╭─ Data extracts

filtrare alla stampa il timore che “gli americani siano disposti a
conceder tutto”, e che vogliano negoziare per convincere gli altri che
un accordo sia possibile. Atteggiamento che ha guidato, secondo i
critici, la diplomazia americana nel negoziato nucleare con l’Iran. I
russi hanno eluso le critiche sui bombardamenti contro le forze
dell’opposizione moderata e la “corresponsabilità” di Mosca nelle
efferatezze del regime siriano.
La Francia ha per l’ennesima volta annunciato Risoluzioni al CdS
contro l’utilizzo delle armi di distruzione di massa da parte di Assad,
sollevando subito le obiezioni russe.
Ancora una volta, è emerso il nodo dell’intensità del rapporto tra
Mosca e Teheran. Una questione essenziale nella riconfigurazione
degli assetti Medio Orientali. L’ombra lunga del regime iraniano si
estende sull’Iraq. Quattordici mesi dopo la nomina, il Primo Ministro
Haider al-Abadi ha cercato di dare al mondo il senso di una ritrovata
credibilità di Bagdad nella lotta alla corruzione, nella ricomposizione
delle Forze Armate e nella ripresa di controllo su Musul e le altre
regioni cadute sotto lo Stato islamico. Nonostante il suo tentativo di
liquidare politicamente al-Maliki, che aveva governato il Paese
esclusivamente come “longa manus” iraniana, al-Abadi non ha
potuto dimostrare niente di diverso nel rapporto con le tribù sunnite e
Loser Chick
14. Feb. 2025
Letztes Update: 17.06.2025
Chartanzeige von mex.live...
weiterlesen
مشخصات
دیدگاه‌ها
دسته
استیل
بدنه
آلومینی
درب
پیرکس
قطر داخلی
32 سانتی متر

╰─

### What you have to do
You are asked to reproduce word for word the line containing "estende sull’Iraq. Quattordici" and every subsequent line through the end of the entries.

### Task solution
estende sull’Iraq. Quattordici mesi dopo la nomina, il Primo Ministro
Haider al-Abadi ha cercato di dare al mondo il senso di una ritrovata
credibilità di Bagdad nella lotta alla corruzione, nella ricomposizione
delle Forze Armate e nella ripresa di controllo su Musul e le altre
regioni cadute sotto lo Stato islamico. Nonostante il suo tentativo di
liquidare politicamente al-Maliki, che aveva governato il Paese
esclusivamente come “longa manus” iraniana, al-Abadi non ha
potuto dimostrare niente di diverso nel rapporto con le tribù sunnite e
Loser Chick
14. Feb. 2025
Letztes Update: 17.06.2025
Chartanzeige von mex.live...
weiterlesen
مشخصات
دیدگاه‌ها
دسته
استیل
بدنه
آلومینی
درب
پیرکس
قطر داخلی
32 سانتی متر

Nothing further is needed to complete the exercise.